Appeal from a final judgment of the United States District Court for the Western District of New York, convicting Defendants-Appellants of conspiracy to commit money laundering and trafficking in contraband cigarettes. Plaintiff-Appellant Saleh argues that he was denied effective assistance of counsel in violation of his Sixth Amendment rights. [*] The judgment of the district court is AFFIRMED.
STEPHAN J. BACZYNSKI, Assistant United States Attorney, for Terrance P. Flynn, United States Attorney for the Western District of New York, Buffalo, N.Y., for Appellee. HERBERT L. GREENMAN, Lipsitz, Green, Fahringer, Roll, Salisbury & Cambria LLP, Buffalo, N.Y., for Defendant-Appellant Aref Ahmed; THOMAS THEOPHILOS, Law Offices of John Pieri, Buffalo, N.Y., for Defendant-Appellant Rmzy Abdullah; JEREMY D. SCHWARTZ, Eoannou, Lana & D’Amico, Buffalo, N.Y., for Defendant-Appellant Azzeaz Saleh; JEREMY GUTMAN (Maria G. Giordano, on the brief ), New York, N.Y. for Defendant-Appellant Mohamed Abuhamra; MICHAEL G. O’ROURKE, Buffalo, N.Y., for Defendant- Appellant Nagib Aziz.
PER CURIAM:
On this appeal, we are asked to consider whether a defense attorney’s purported twenty- minute absence from the courtroom during a testimonial phase of a criminal trial constitutes ineffective assistance of counsel.

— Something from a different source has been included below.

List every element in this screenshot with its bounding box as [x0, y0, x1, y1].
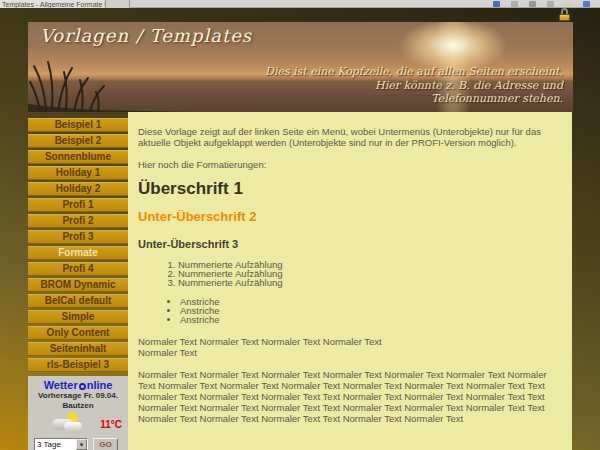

Preliminary to addressing this question, we note that the alleged trial absence of Matthew Pynn, counsel for defendant Azzeaz Saleh, is by no means clearly established. Certainly no such absence is noted anywhere in the trial record — not by the able district judge, not by the attorney involved, not by fellow defense attorneys, not by the prosecutor, and not by Saleh himself. The sole support for the claimed absence is an affirmation filed by Mr. Pynn two years after the event at issue in support of a motion to amend the record. Not surprisingly, by that time, although no other participant in the trial recalled counsel’s alleged twenty-minute absence, neither could any participant categorically disprove the claim. [1] In these circumstances, the district court generously afforded Saleh the benefit of what must be deemed a rather large doubt about his trial lawyer’s claimed absence and granted the motion to amend the record.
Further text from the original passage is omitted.